On the heels of the chief's remarks, looking at it again, and from a municipal perspective, we're attempting to increase our number of secondments to RCMP E Division INSET unit. We currently have only two members seconded. We're going to three, but I would like to see that increase even more.
Within the Vancouver Police Department over the last six years, we've increased the number of files that my unit, which looks into counterterrorism and national security files, from 13 files to 268 files, without an increase in our staff. In fact, it's a decrease because, as Chief Martin pointed out, we're having other issues, like a regional gang war that's going on right now, so we're very much stretched to the limit. We are called upon, in the first instance, to look at potential bomb calls; anti-government remarks regarding ISIS or al Qaeda; suspicious circumstances, such as people taking photographs of critical infrastructure; and then individuals who are involved in terrorism or radicalism. We, as a police jurisdiction, will look at those files initially, and if they meet the threshold for national security, then they are forwarded to INSET.

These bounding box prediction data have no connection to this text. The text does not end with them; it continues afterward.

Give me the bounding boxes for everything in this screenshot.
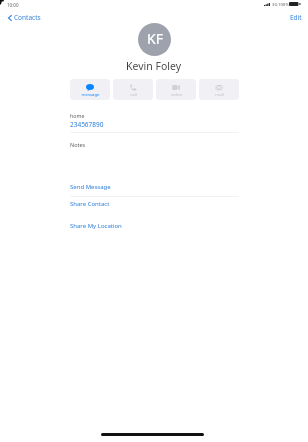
staticText: call: [130, 91, 137, 97]
button[interactable]: Mail: [199, 79, 239, 100]
button[interactable]: Call: [113, 79, 153, 100]
staticText: mail: [215, 91, 224, 97]
staticText: Share Contact: [70, 200, 110, 208]
button[interactable]: Share My Location: [70, 220, 239, 231]
staticText: 10:00: [7, 2, 19, 8]
staticText: Contacts: [14, 13, 41, 22]
staticText: Share My Location: [70, 222, 122, 230]
staticText: Edit: [290, 13, 302, 22]
staticText: message: [81, 91, 100, 97]
button[interactable]: Video call: [156, 79, 196, 100]
button[interactable]: Edit: [289, 12, 303, 23]
staticText: Kevin Foley: [126, 59, 182, 73]
staticText: 100%: [278, 2, 289, 8]
button[interactable]: home: [70, 109, 239, 129]
staticText: Notes: [70, 141, 86, 148]
staticText: KF: [147, 29, 163, 48]
staticText: Send Message: [70, 183, 111, 191]
staticText: 234567890: [70, 120, 104, 129]
button[interactable]: Share Contact: [70, 198, 239, 209]
staticText: home: [70, 112, 85, 119]
staticText: 3G: [272, 2, 278, 8]
staticText: video: [171, 91, 182, 97]
button[interactable]: Notes: [70, 138, 239, 172]
button[interactable]: Contacts: [7, 12, 42, 23]
button[interactable]: Message: [70, 79, 110, 100]
button[interactable]: Send Message: [70, 181, 239, 192]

We're doing a lot of the training ourselves, in-house, whether it's a counterterrorism information officer training project or Operation SECURUS, working with the private sector to train businesses to become familiar with what to look for in terms of potential terrorist threats.
That said, our relationship with INSET has probably never been better. It's just that we're all at our end—and I won't speak on behalf of the RCMP—spread very thinly.